Consistent Direct Time-of-Flight Video Depth Super-Resolution
- URL: http://arxiv.org/abs/2211.08658v2
- Date: Wed, 3 May 2023 21:50:14 GMT
- Title: Consistent Direct Time-of-Flight Video Depth Super-Resolution
- Authors: Zhanghao Sun, Wei Ye, Jinhui Xiong, Gyeongmin Choe, Jialiang Wang,
Shuochen Su, Rakesh Ranjan
- Abstract summary: Direct time-of-flight (dToF) sensors are promising for next-generation on-device 3D sensing.
We propose the first multi-frame fusion scheme to mitigate the spatial ambiguity resulting from the low-resolution dToF imaging.
We introduce DyDToF, the first synthetic RGB-dToF video dataset that features dynamic objects and a realistic dToF simulator.
- Score: 9.173767380836852
- License: http://arxiv.org/licenses/nonexclusive-distrib/1.0/
- Abstract: Direct time-of-flight (dToF) sensors are promising for next-generation
on-device 3D sensing.

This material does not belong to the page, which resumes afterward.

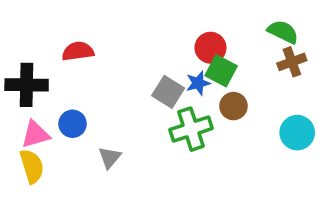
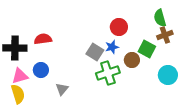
green semicircle: (283, 32) -> (160, 18), turned -132
red semicircle: (78, 51) -> (43, 39), moved
green square: (221, 71) -> (147, 49), moved

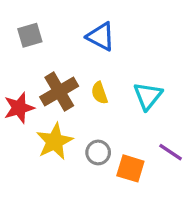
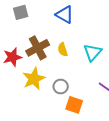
orange square: (130, 168) -> (74, 105), moved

However, limited by manufacturing capabilities in a
compact module, the dToF data has a low spatial resolution (e.g., $\sim
20\times30$ for iPhone dToF), and it requires a super-resolution step before
being passed to downstream tasks. In this paper, we solve this super-resolution
problem by fusing the low-resolution dToF data with the corresponding
high-resolution RGB guidance. Unlike the conventional RGB-guided depth
enhancement approaches, which perform the fusion in a per-frame manner, we
propose the first multi-frame fusion scheme to mitigate the spatial ambiguity
resulting from the low-resolution dToF imaging. In addition, dToF sensors
provide unique depth histogram information for each local patch, and we
incorporate this dToF-specific feature in our network design to further
alleviate spatial ambiguity. To evaluate our models on complex dynamic indoor
environments and to provide a large-scale dToF sensor dataset, we introduce
DyDToF, the first synthetic RGB-dToF video dataset that features dynamic
objects and a realistic dToF simulator following the physical imaging process.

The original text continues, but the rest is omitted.